◆ **EXERCISE DESCRIPTION**:
Go to the line below that has "Re-evaluating M", print it and each line after it exactly, and stop after the line that has "Is Monkey Safe For Kids?"; leave out pictures.

◆ **RAW DATA**:
--- START ---
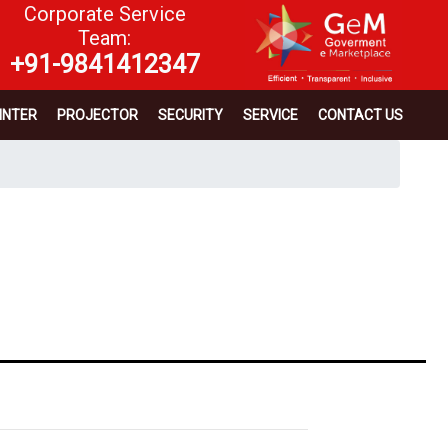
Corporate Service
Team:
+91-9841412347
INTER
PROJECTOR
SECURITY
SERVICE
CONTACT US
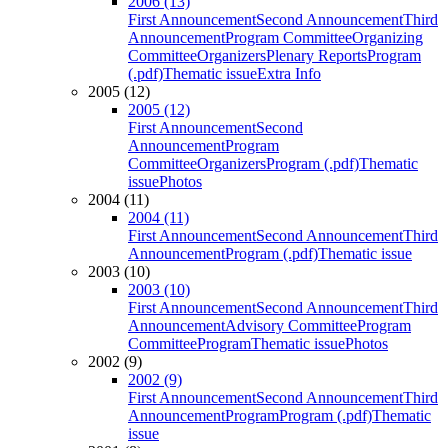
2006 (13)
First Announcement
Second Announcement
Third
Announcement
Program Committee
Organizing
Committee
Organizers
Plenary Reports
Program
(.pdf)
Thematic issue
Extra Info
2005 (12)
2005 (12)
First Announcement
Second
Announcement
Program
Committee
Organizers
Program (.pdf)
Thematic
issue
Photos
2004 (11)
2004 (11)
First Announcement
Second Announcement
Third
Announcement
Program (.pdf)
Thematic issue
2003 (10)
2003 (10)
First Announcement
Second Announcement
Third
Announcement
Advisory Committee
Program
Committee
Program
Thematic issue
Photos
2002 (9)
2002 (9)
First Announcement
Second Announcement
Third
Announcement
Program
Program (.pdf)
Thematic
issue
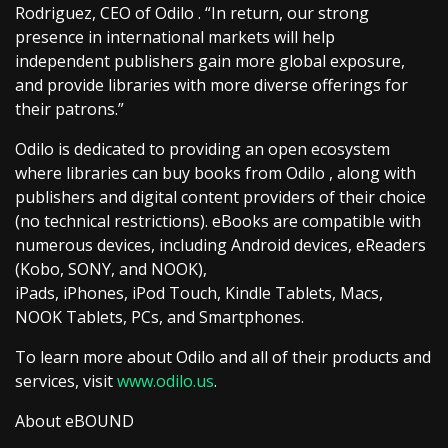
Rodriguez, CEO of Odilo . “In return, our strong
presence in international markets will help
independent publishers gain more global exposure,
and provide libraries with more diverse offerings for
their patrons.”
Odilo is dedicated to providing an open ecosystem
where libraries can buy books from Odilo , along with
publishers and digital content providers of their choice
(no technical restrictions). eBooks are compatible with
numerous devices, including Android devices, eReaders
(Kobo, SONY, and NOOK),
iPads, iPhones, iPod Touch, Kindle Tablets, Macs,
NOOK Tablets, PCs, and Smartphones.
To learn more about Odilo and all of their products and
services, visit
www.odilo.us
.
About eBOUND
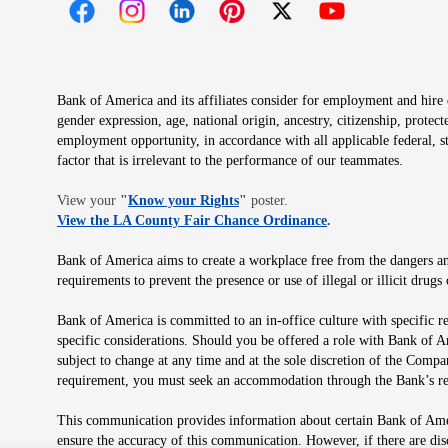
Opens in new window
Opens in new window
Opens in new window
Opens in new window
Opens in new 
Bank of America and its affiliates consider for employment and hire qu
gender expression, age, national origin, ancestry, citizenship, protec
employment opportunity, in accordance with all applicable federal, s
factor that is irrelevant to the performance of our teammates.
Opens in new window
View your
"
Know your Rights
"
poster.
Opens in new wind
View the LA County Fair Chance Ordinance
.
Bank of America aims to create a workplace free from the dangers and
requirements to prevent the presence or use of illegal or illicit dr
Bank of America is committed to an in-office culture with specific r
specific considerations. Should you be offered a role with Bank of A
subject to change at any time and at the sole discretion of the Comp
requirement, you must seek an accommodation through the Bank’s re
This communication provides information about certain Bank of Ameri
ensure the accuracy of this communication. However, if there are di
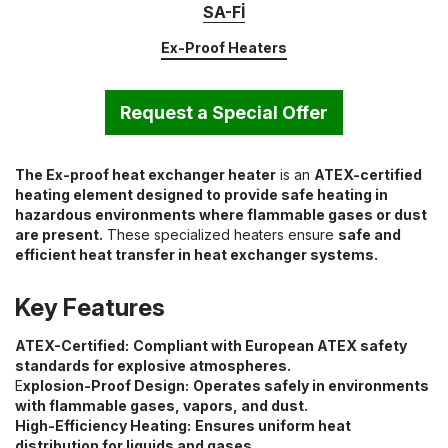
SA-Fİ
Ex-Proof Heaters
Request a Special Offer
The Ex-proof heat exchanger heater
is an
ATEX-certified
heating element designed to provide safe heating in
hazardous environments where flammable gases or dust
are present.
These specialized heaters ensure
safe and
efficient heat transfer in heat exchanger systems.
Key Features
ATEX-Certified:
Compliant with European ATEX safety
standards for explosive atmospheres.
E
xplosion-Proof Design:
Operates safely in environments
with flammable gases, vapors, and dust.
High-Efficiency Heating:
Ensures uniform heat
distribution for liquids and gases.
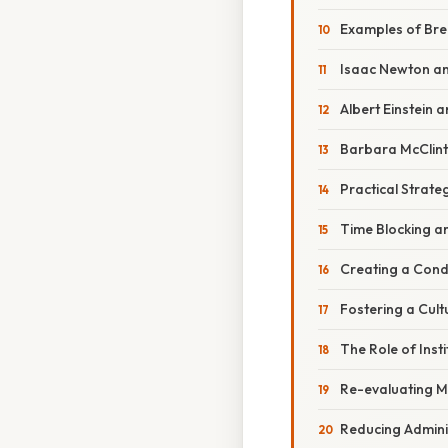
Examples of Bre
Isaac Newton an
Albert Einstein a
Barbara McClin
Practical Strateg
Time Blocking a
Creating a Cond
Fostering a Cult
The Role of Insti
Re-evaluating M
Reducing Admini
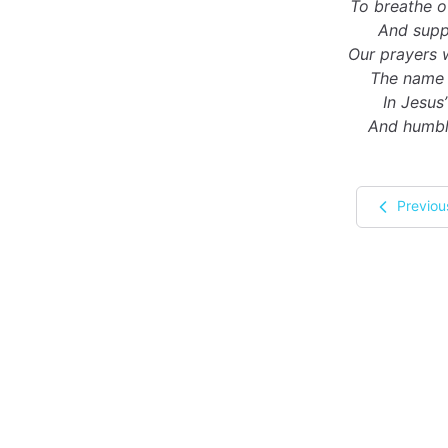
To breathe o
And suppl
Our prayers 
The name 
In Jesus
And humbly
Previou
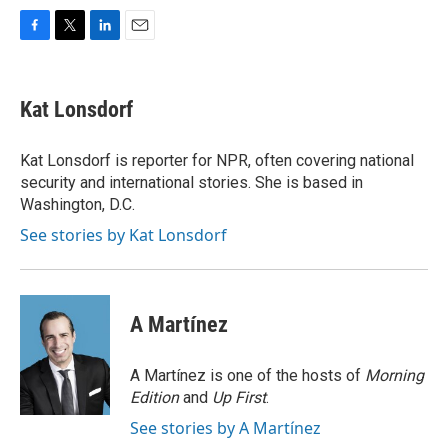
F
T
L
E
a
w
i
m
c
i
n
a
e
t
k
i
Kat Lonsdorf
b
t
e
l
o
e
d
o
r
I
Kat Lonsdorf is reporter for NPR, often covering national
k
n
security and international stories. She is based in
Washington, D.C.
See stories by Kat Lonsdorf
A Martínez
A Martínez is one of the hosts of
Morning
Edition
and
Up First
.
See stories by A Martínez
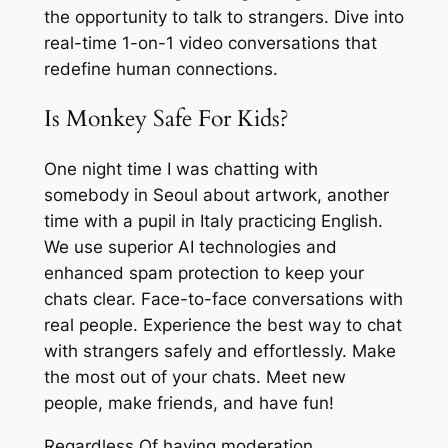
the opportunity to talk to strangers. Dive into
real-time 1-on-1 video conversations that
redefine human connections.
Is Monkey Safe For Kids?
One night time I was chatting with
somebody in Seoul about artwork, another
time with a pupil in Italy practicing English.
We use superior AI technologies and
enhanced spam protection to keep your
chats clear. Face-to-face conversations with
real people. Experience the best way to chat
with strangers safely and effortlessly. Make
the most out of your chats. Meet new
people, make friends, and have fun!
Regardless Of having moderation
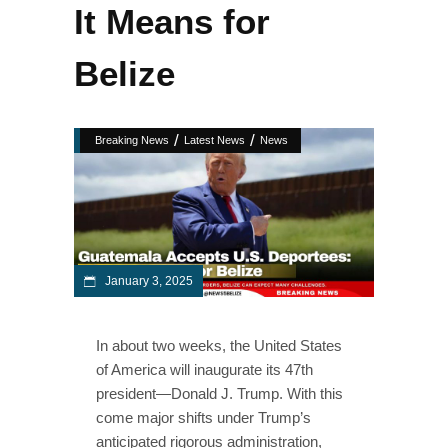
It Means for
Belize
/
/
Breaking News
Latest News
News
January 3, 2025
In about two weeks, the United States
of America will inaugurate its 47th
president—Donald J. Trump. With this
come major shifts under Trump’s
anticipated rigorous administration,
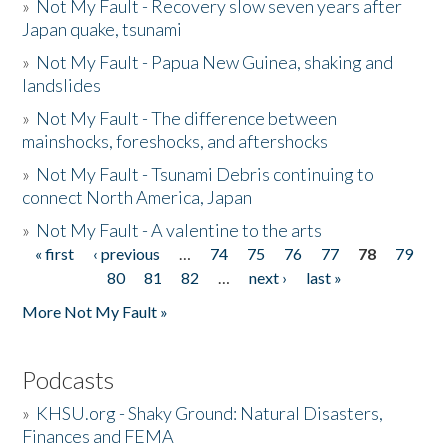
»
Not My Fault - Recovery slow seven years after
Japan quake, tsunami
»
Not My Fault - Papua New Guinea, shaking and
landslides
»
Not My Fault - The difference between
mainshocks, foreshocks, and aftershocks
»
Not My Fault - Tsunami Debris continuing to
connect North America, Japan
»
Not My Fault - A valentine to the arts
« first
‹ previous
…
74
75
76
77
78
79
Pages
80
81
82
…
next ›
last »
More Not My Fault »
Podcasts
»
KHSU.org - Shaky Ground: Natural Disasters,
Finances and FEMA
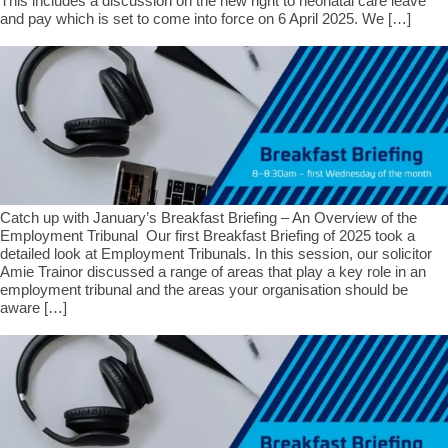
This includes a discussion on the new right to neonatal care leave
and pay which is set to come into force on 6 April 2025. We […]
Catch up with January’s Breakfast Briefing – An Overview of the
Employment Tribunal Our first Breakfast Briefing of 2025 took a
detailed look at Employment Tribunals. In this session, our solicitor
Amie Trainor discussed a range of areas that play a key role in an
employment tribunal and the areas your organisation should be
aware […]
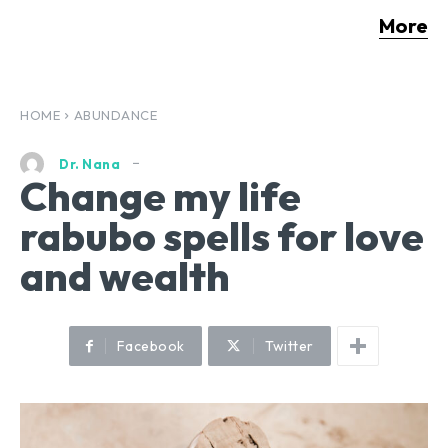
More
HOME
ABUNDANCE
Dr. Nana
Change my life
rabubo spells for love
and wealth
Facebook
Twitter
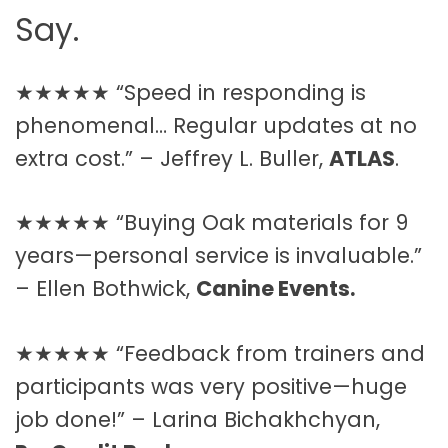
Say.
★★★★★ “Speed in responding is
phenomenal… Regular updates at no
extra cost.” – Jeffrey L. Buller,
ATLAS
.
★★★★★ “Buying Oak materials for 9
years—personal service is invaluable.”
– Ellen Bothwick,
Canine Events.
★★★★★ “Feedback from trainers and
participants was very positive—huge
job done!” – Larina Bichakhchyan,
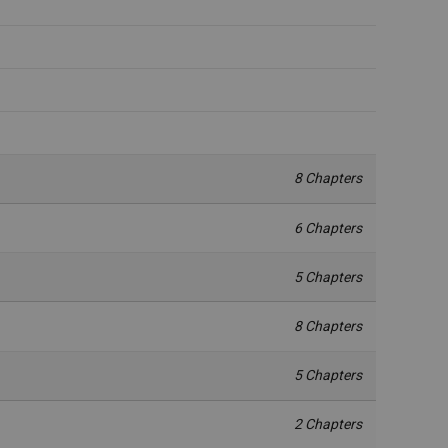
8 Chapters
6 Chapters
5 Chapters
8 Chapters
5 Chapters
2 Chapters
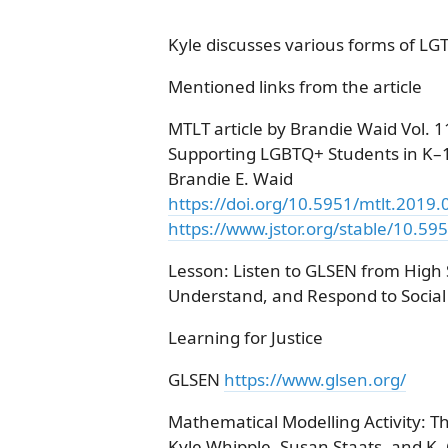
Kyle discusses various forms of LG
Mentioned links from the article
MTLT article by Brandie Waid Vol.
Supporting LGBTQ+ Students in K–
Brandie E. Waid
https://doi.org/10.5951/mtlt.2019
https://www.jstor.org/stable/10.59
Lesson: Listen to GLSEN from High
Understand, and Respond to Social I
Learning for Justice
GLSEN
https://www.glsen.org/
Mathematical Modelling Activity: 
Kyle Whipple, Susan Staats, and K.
--- END ---
◆ **ANSWER TO THIS EXERCISE**:
Re-evaluating M
Reducing Admini
To breathe o
And suppl
Our prayers 
The name 
In Jesus
And humbly
Previou
F
T
L
E
a
w
i
m
c
i
n
a
e
t
k
i
Kat Lonsdorf
b
t
e
l
o
e
d
o
r
I
Kat Lonsdorf is reporter for NPR, often covering national
k
n
security and international stories. She is based in
Washington, D.C.
See stories by Kat Lonsdorf
A Martínez
A Martínez is one of the hosts of
Morning
Edition
and
Up First
.
See stories by A Martínez
the opportunity to talk to strangers. Dive into
real-time 1-on-1 video conversations that
redefine human connections.
Is Monkey Safe For Kids?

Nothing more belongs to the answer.